Melalui Peraturan Menteri Keuangan (PMK) No. 97/2019 tentang Pengasuransian Barang Milik Negara (BMN), pemerintah berencana mengasuransikan gedung-gedung milik pemerintah dan lembaga.
Untuk tahap pertama, aset yang akan diasuransikan hanyalah aset milik Kementerian Keuangan (Kemenkeu) per Agustus atau September 2019.
Adapun jumlah gedung yang dimiliki oleh Kemenkeu yang akan diasuransikan sejumlah 1.862 gedung.
Pada 2020, asuransi akan dilaksanakan atas aset milik 40 kementerian dan lembaga.
Berdasarkan Pasal 3 PMK No.97/2019, pengasuransian BMN yang diatur meliputi gedung dan bangunan yang berada pada pengguna barang atau kuasa pengguna barang.
Dalam Pasal 9, disebutkan bahwa kementerian atau lembaga perlu menunjuk satu satuan kerja untuk melakukan pengadaan jasa asuransi BMN.
Pengasuransian BMN ditanggung oleh konsorsium asuransi BMN yang diketuai oleh satu perusahaan asuransi.
Dengan regulasi ini, Asosiasi Asuransi Umum Indonesia (AAUI) akhirnya membentuk konsorsium asuransi BMN yang berisikan 52 perusahaan asuransi umum dan 6 perusahaan reasuransi dengan total kapasitas mencapai Rp1,39 triliun.
Perusahaan yang tergabung dalam Konsorsium ABMN telah memenuhi syarat yang ditetapkan oleh Kemenkeu yaitu memiliki modal sendiri minimal Rp150 miliar, memiliki RBC minimal 120%, dan rasio likuiditas minimal 100%.
Ada dua pihak dalam konsorsium yang menjadi administrator dan penerbit polis masing-masing yaitu PT Reasuransi Maipark Indonesia dan PT Asuransi Jasa Indonesia (Jasindo).

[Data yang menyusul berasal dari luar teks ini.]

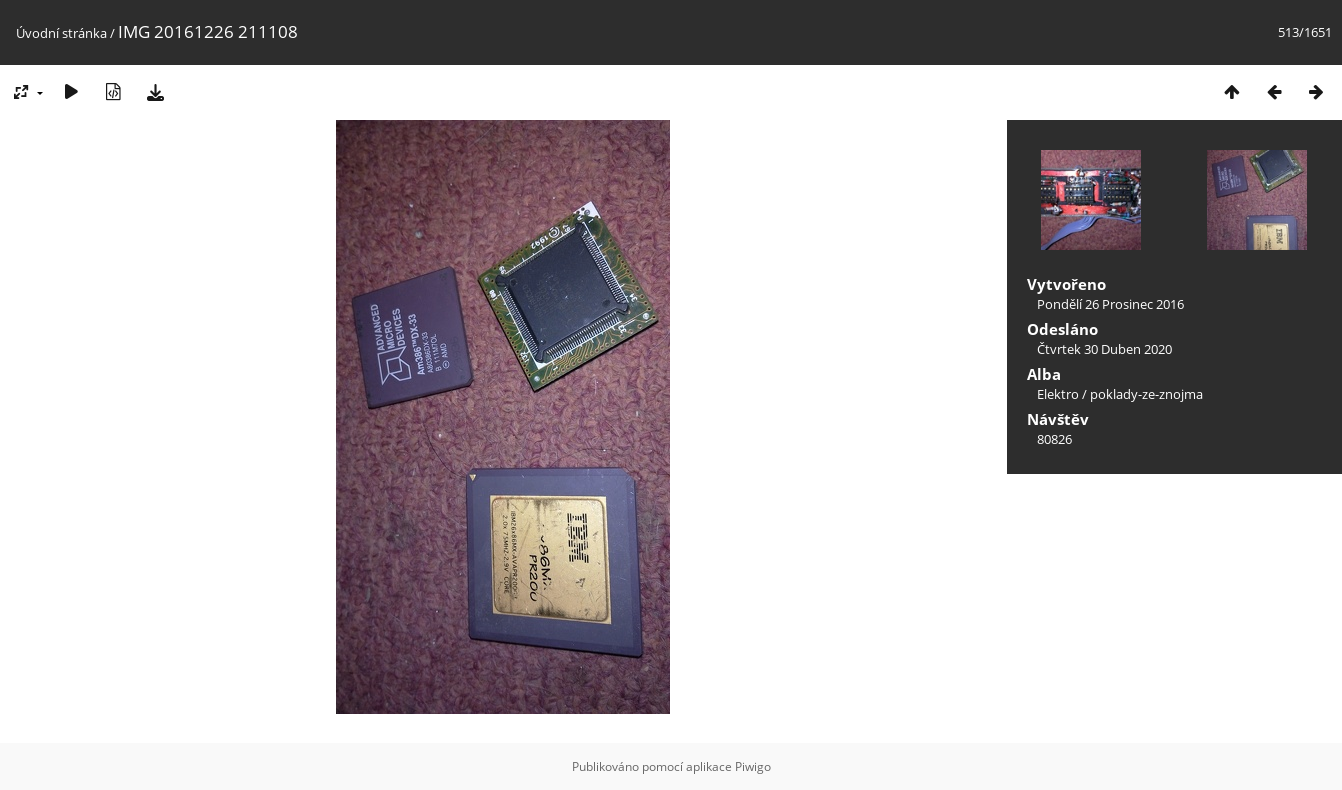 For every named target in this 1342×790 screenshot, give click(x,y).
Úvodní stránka (61, 33)
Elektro (1058, 394)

Lebih lanjut, pengasuransian BMN dilakukan melalui satu produk asuransi BMN yang sudah disetujui oleh Otoritas Jasa Keuangan (OJK).
"Hanya ada satu polis yang mencakup semua jenis resiko, jadi satu paket untuk all risk. Ini sudah dihitung sedemikian rupa kalau satu paket lebih murah," kata Direktur BMN Direktorat Jenderal Kekayaan Negara (DJKN) Kemenkeu Encep Sudarwan, Jumat (12/7/2019).
Sebelum terbitnya PMK No. 97/2019, pemerintah harus mengikuti mekanisme Anggaran Pendapatan dan Belanja Negara (APBN) apabila ingin mengganti bangunan-bangunan yang rusak akibat bencana ataupun risiko-risiko lain.
"Itu prosesnya panjang karena harus dimasukkan dalam APBN berikutnya. Kalau bencananya akhir tahun maka bisa tahun ke depannya lagi baru ada dana," kata Direktur Jenderal DJKN Kemenkeu Isa Rachmatarwata, Jumat (12/7/2019).
Dengan adanya kebijakan ini, pemerintah dapat langsung membangun persis sama dengan gedung yang perlu diganti.
Untuk ke depannya, Badan Kebijakan Fiskal (BKF) Kemenkeu sedang merancang mekanisme asuransi bencana.
Melalui rencana tersebut, dampak kebencanaan di Indonesia bisa segera direhabilitasi tanpa sepenuhnya dibebankan kepada APBN.
Asuransi bencana yang sedang dikaji oleh BKF tersebut tidak hanya atas BMN, tapi juga atas fasilitas publik seperti jembatan, pasar, sekolah, hingga pemukiman warga.